Rot

Author: Bennie
Rating: PG
Disclaimer: I own nothing Roswell.
Character Focus: Liz/Isabel; Liz POV
Spoilers: Well, no.
Author's Note: Yet another unplanned addition to Cure and Malignant. Ready to kill me yet? Go for it. But first, read about Liz's reaction to Isabel's dark epiphany.


Isabel is preoccupied with death.

I never realized it before. Of course, she always avoided me before, first because we ran in different social circles, and then because she hated that Max saved me. Still, sometimes I thought we were making progress. I thought that if I could just make her comfortable enough, she'd talk about whatever it was that put that peculiar expression on her face.

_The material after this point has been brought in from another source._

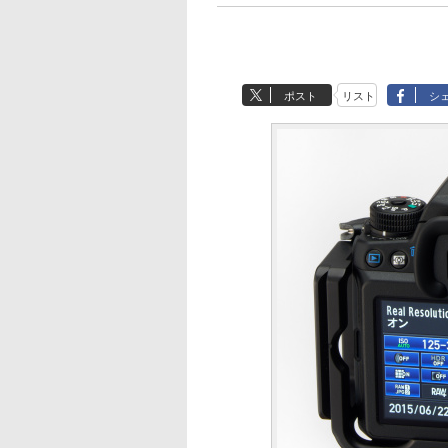
ポスト
リスト
シ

Well, it happened. We connected. It wasn't what I expected.


I had been putting away the last of the mops. Maria and Michael had already gone home or wherever it is they go when they get that look in their eyes, and Max and Tess had never actually come inside. After talking for a few minutes outside the front door, they had turned and walked off, his hand lightly touching her lower back. Casually, but … not.

I don't think he even knew he was doing it.

I know he didn't know that I knew he was.

It sounds like an old comedy routine, doesn't it? But somehow I couldn't bring myself to laugh.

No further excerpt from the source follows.